**Problem to work on**
Every record below should be retyped exactly, and no picture should appear in the copy.

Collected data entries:
--------------------------------

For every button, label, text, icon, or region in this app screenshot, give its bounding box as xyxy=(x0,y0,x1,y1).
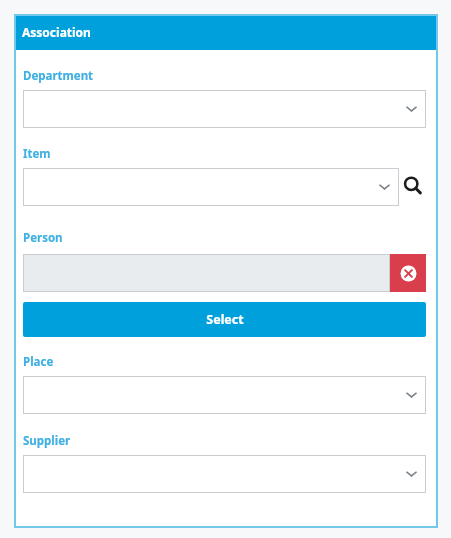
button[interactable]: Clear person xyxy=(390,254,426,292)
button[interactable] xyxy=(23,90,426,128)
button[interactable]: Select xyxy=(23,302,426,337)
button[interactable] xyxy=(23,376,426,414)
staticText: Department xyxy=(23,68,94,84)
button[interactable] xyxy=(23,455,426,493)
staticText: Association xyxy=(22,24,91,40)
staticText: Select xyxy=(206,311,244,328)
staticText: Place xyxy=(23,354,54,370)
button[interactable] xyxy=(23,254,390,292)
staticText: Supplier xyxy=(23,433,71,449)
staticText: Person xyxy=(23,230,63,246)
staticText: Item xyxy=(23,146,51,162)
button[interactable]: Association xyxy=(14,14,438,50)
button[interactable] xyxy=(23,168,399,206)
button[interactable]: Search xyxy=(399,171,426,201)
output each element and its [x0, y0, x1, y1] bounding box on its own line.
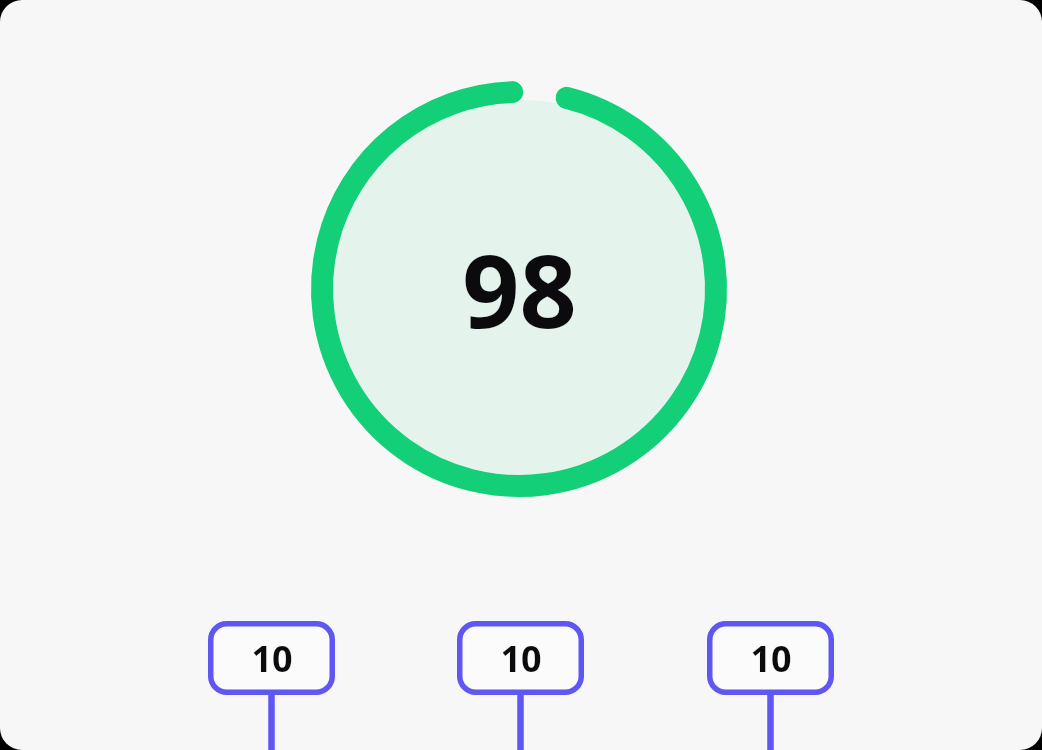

--------------------------------

**Answer section**
For every button, label, text, icon, or region in this app screenshot, give its bounding box as xyxy=(x0,y0,x1,y1).
button[interactable]: Clear person xyxy=(390,254,426,292)
button[interactable] xyxy=(23,90,426,128)
button[interactable]: Select xyxy=(23,302,426,337)
button[interactable] xyxy=(23,376,426,414)
staticText: Department xyxy=(23,68,94,84)
button[interactable] xyxy=(23,455,426,493)
staticText: Association xyxy=(22,24,91,40)
staticText: Select xyxy=(206,311,244,328)
staticText: Place xyxy=(23,354,54,370)
button[interactable] xyxy=(23,254,390,292)
staticText: Supplier xyxy=(23,433,71,449)
staticText: Person xyxy=(23,230,63,246)
staticText: Item xyxy=(23,146,51,162)
button[interactable]: Association xyxy=(14,14,438,50)
button[interactable] xyxy=(23,168,399,206)
button[interactable]: Search xyxy=(399,171,426,201)
output each element and its [x0, y0, x1, y1] bounding box on its own line.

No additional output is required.